Macon County, TN, has occupied my mind for the past few days. You see, my mother grew up in Macon County. We still have family there (we are thankful they are all okay, and they are working in the relief effort).
The worst part of the tornado (which is estimated to have been on the ground for over 41 miles and in many parts of Macon County over a mile wide) passed just about 1 mile from where my grandparents lived until their passing. So many of my summers were spent skipping rocks in the creek that ran alongside the road where they lived.
A little country church that my mother and I attended when we spent weekends there was completely destroyed. I look on the website, and so many houses that I recognize (as we passed by them on the way to my grandparents) are severely damaged.

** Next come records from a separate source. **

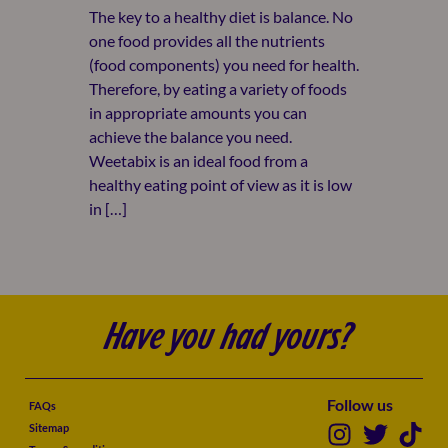
The key to a healthy diet is balance. No
one food provides all the nutrients
(food components) you need for health.
Therefore, by eating a variety of foods
in appropriate amounts you can
achieve the balance you need.
Weetabix is an ideal food from a
healthy eating point of view as it is low
in […]
Have you had yours?
Follow us
FAQs
Sitemap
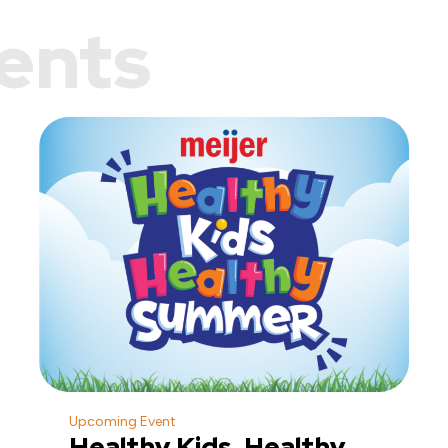
ents
Upcoming Event
Healthy Kids, Healthy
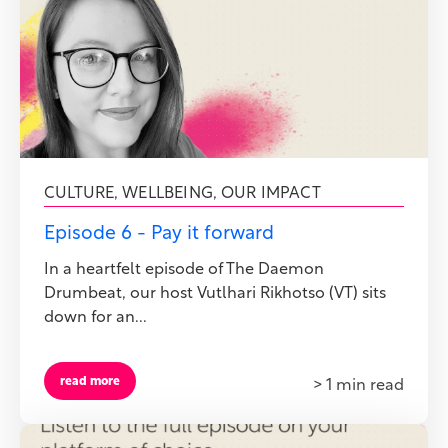
CULTURE
,
WELLBEING
,
OUR IMPACT
Episode 6 - Pay it forward
In a heartfelt episode of The Daemon
Drumbeat, our host Vutlhari Rikhotso (VT) sits
down for an...
read more
> 1 min read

It is sad, because when we now go to my in-laws' house, I often enjoy the drive and tell my husband how much one stretch of highway reminds me of Lafayette, with its gentle rolling hills and the farm community, down-home feeling. Now that nostalgia cannot be compared to the original place, which has been scarred so badly from this event.
My aunt is a paralegal there, and my uncle is a volunteer firefighter and also runs an insurance agency there, so they deal with a large part of the town residents on a daily basis. They both know many of those who perished as a result of Tuesday's storm (actually, it was between 2 and 3 o'clock a.m. on Wednesday, because I was up watching the news as the storms were passing through my county, and Lafayette was getting the worst part of if around that time). The death toll was at 14 for Macon County alone the last time I heard, but not everyone has been accounted for yet (around 100 people, whom they are not assuming are dead). They know even more people who lost everything, not to mention those whose homes are badly damaged.